Le Conseil d’État confirme une ligne désormais nette : une donnée pseudonymisée n’échappe pas automatiquement au RGPD. Dès lors qu’une réidentification reste possible sans effort démesuré, la donnée conserve son caractère personnel. Avec sa décision du 4 mars 2026, rendue dans l’affaire CRITEO, la haute juridiction valide l’analyse de la CNIL et apporte un éclairage précieux sur une distinction devenue centrale pour les acteurs du numérique.
L’affaire CRITEO illustre un débat devenu stratégique
Dans cette affaire, CRITEO soutenait que les données exploitées dans le cadre de ses activités de reciblage publicitaire n’étaient que des données pseudonymisées, ne permettant pas d’identifier directement les internautes. L’entreprise estimait donc que, hors demande spécifique d’accès, le risque de réidentification restait très faible. La CNIL n’a pas suivi ce raisonnement. Elle a considéré que, même sans identité directement visible, certaines personnes pouvaient être retrouvées à partir d’informations complémentaires, comme l’adresse électronique dans un environnement authentifié, l’adresse IP ou encore l’agent utilisateur du terminal. Pour elle, ces données restaient donc bien des données personnelles au sens du RGPD.
Le critère décisif reste celui des moyens raisonnables
Le Conseil d’État confirme cette approche en rappelant les définitions du RGPD. Une donnée pseudonymisée n’est pas une donnée devenue anonyme par nature. Elle peut rester une donnée personnelle si la personne concernée demeure identifiable grâce à des informations supplémentaires accessibles sans effort démesuré en temps, en coût ou en main-d’œuvre. Le juge administratif précise ainsi un point essentiel pour les professionnels : ce n’est pas l’intention de réidentifier qui compte uniquement, mais la possibilité technique réelle de le faire dans des conditions raisonnables. En d’autres termes, la pseudonymisation réduit le risque, mais elle ne fait pas disparaître automatiquement l’application du RGPD.

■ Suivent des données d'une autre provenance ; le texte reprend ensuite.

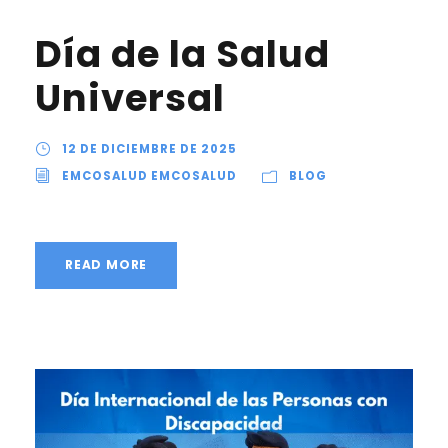
Día de la Salud
Universal
12 DE DICIEMBRE DE 2025
EMCOSALUD EMCOSALUD
BLOG
READ MORE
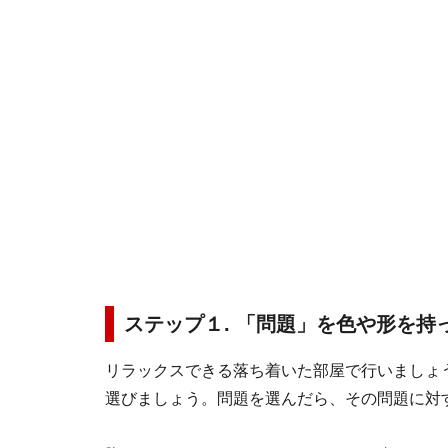
ステップ１. 「問題」を色や形を持
リラックスできる落ち着いた部屋で行いましょ
選びましょう。問題を選んだら、その問題に対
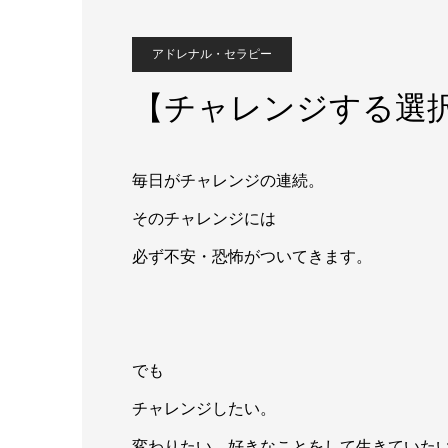
アドレナル・セラピー
【チャレンジする選
⁡毎日がチャレンジの連続。
そのチャレンジには
必ず不安・恐怖がついてきます。
でも
チャレンジしたい。
変わりたい、好きなことをして生きていた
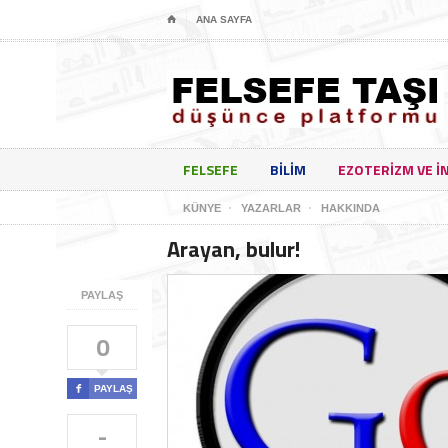
⌂
ANA SAYFA
FELSEFE
BILIM
EZOTERIZM VE I
KÜNYE
YAZARLAR
HAKKINDA
Arayan, bulur!
PAYLAŞ
0

PAYLAŞ
-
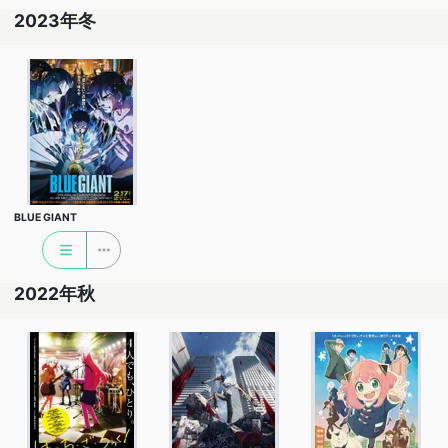
2023年冬
BLUE GIANT
2022年秋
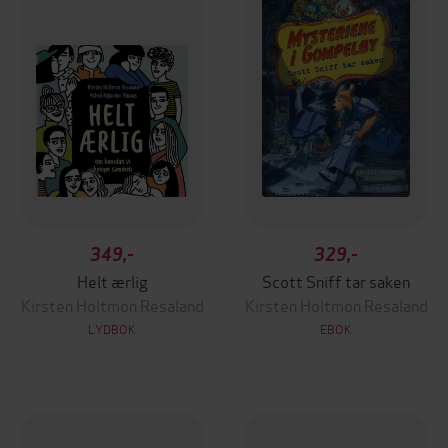
349,-
329,-
Helt ærlig
Scott Sniff tar saken
Kirsten Holtmon Resaland
Kirsten Holtmon Resaland
LYDBOK
EBOK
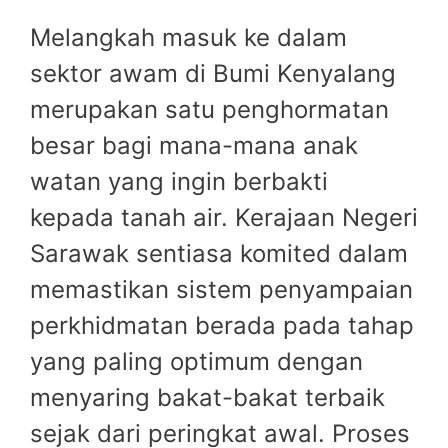
Melangkah masuk ke dalam
sektor awam di Bumi Kenyalang
merupakan satu penghormatan
besar bagi mana-mana anak
watan yang ingin berbakti
kepada tanah air. Kerajaan Negeri
Sarawak sentiasa komited dalam
memastikan sistem penyampaian
perkhidmatan berada pada tahap
yang paling optimum dengan
menyaring bakat-bakat terbaik
sejak dari peringkat awal. Proses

Une décision française alignée sur la dynamique européenne
Cette décision s’inscrit dans la continuité de la jurisprudence européenne. La Cour de justice de l’Union européenne a déjà jugé qu’une donnée ne peut être regardée comme véritablement anonyme que si le risque d’identification est insignifiant ou pratiquement irréalisable. Le Conseil d’État reprend clairement cette logique. La décision intervient aussi dans un moment particulier, alors qu’un projet de règlement Omnibus numérique envisage de redéfinir plus finement la notion de donnée personnelle pour tenir compte des moyens raisonnablement utilisables par une entité donnée. Le débat n’est donc pas clos. Il pourrait même rebattre les cartes si le texte venait à être adopté dans une version favorable à une sortie plus large du champ du RGPD pour certaines données pseudonymisées.
Cette décision du 4 mars 2026 envoie un message clair aux responsables de traitement et aux DPO : la pseudonymisation n’est pas un refuge automatique contre les obligations du RGPD. Tant qu’une réidentification demeure techniquement possible dans des conditions raisonnables, la prudence s’impose. La frontière entre anonymisation et pseudonymisation continue ainsi de se préciser, mais elle reste exigeante pour les entreprises qui manipulent de grands volumes de données.